"Not a pennyweight this side of old 'Castle Cluny' in Scotland, so far as I know," York replied. "There's your other cup, after all, Laura. By the way, Miss Jerry, how would you like to take a horseback ride over 'Kingussie'? I must go to the far side of the ranch this morning, and I would like a companion—even yourself."
"Do go, Jerry. I don't ride any more," Laura urged, with that cheerful smile that told how heroically she bore her affliction. "I used to ride miles with York back in the Winnowoc country."
"And York always misses you whenever he rides," her brother replied, beaming affectionately upon his brave, sweet sister. "Maybe, though, Jerry doesn't ride on horseback," he added.
At Laura's words Jerry's mind was flooded with memories of the Winnowoc country where from childhood she had taken long, exhilarating rides with her father and her cousin Gene Wellington.
"I've always ridden on horseback," she said, dreamily, without looking up.

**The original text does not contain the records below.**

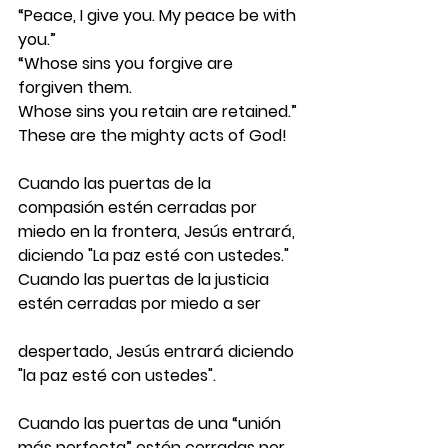
“Peace, I give you. My peace be with 
you.”
“Whose sins you forgive are 
forgiven them.
Whose sins you retain are retained.”
These are the mighty acts of God!
Cuando las puertas de la 
compasión estén cerradas por 
miedo en la frontera, Jesús entrará, 
diciendo "La paz esté con ustedes." 
Cuando las puertas de la justicia 
estén cerradas por miedo a ser 
despertado, Jesús entrará diciendo 
"la paz esté con ustedes". 
Cuando las puertas de una “unión 
más perfecta” estén cerradas por 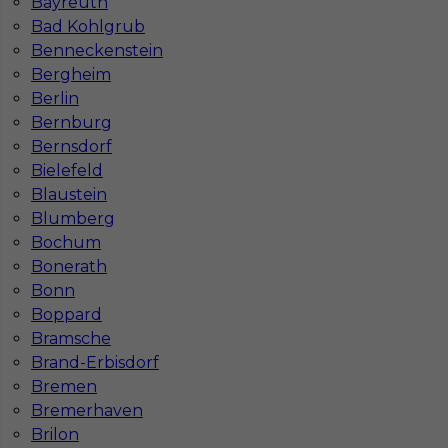
Bayreuth
Bad Kohlgrub
Benneckenstein
Bergheim
Berlin
Bernburg
Mapa ofert pracy
Mapa kategorii
Bernsdorf
Bielefeld
Blaustein
Blumberg
Informacje w sprawie pracy
Bochum
Telefon:
793-577-977
Bonerath
Bonn
Boppard
Bramsche
Dane firmy
Brand-Erbisdorf
In-Serv Team Sp. z o.o.
Bremen
ul. Bóżnicza 15/6
Bremerhaven
61-751 Poznań, Polen
Brilon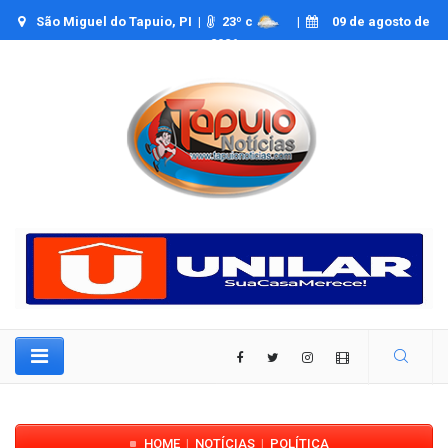
São Miguel do Tapuio, PI |
23
º c
|
09 de agosto de
2026
HOME
NOTÍCIAS
POLÍTICA
|
|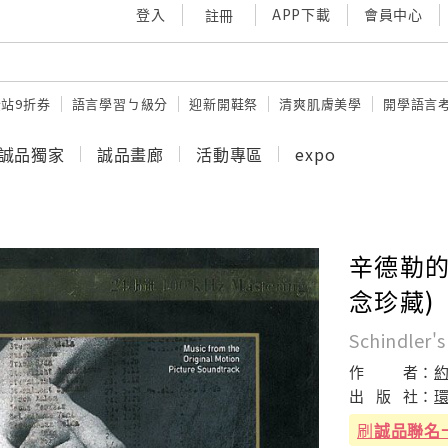
登入
APP下載
會員中心
註冊
站9折券
語言學習ㄅ級分
迎新開鞋祭
清爽肌膚美學
開學語言
誠品獨家
誠品畫廊
活動專區
expo
辛德勒的
念珍藏)
Schindler's
作
者：
出
版
社：
刷
誠品聯名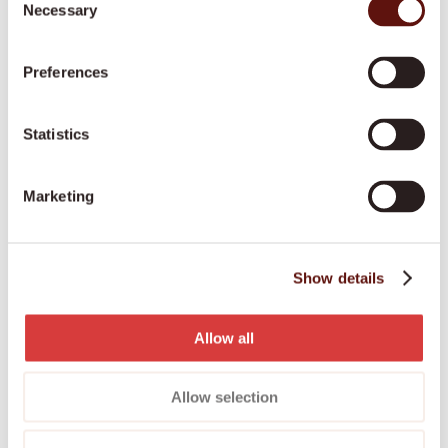
wonen.
Necessary
Selection
Fijne collega’s en leuke caregiver bijeenkomsten.
Word onderdeel van een leuke, jonge en open
Preferences
organisatie.
Er wordt naar je geluisterd, jouw mening telt.
Statistics
Altijd support: 24/7 hulp van je collega’s in het
supportteam.
Marketing
We investeren in jou! Met trainingen die erg zinvol
zijn voor jou als caregiver.
Een rooster met flexibele werktijden en
Show details
weekenddiensten
Allow all
Wat ons bijzonder maakt
Allow selection
De klant bepaalt wanneer je komt, zonder
gehaaste zorgroutes. Je komt op de afgesproken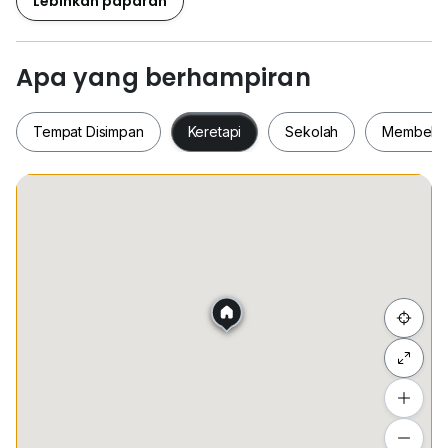
Lebihkan paparan
Well Kept, Good Condition
Apa yang berhampiran
Tempat Disimpan
Keretapi
Sekolah
Membeli-
Tempat Disimpan
Keretapi
Sekolah
Membel
Sembunyi senarai
Tambah lokasi
Lihat anggaran masa perjalanan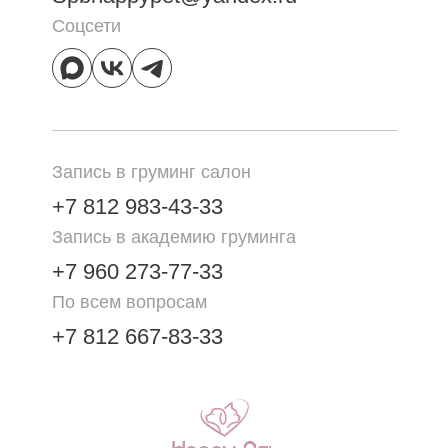
Соцсети
Запись в груминг салон
+7 812 983-43-33
Запись в академию груминга
+7 960 273-77-33
По всем вопросам
+7 812 667-83-33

"She's going to ride with me, not with ghosts of Eastern lovers, if she rides to-day," York resolved, a sudden tenseness catching at his throat.
"What kind of mounts are you afraid of? I can have Ponk send up something easy," he said, in a quiet, fatherly way.
Jerry's eyes darkened. "I can ride anything your Sage Brush grows that you call a saddle-horse," she declared, with pretty daring. "Why, 'I was the pride of the countryside' back in a country where fine horses grew. Really and seriously, it was Cousin Gene who was afraid of spirited horses, and he looked so splendid on them, too. But he couldn't manage them any more than he could run an automobile over the bluff road above the big cut this side of the third crossing of the Winnowoc. He preferred to crawl through that cut in the slow old local train while I climbed over the bluffs in our big car. You hadn't figured on my boasting qualities, had you?" she added, with a smile at her own vaunting words.
"Oh, go on," Laura urged. "I heard your father telling us once that your cousin, on the Darby side, would ride out with you bravely enough, but that you traded horses when you got off the place and you always came back home on the one they were afraid for you to take out and your cousin was afraid to ride back."
"She climbed while Cousin Gene crawled. I believe she said something there, but she doesn't know it yet; and it's not my business to tell her till she asks me." York shut his lips grimly at the unspoken words. "We'll be back, appetite and sundries, for the best meal the scullery-maid can loot from the village," he said, as they rose from the table.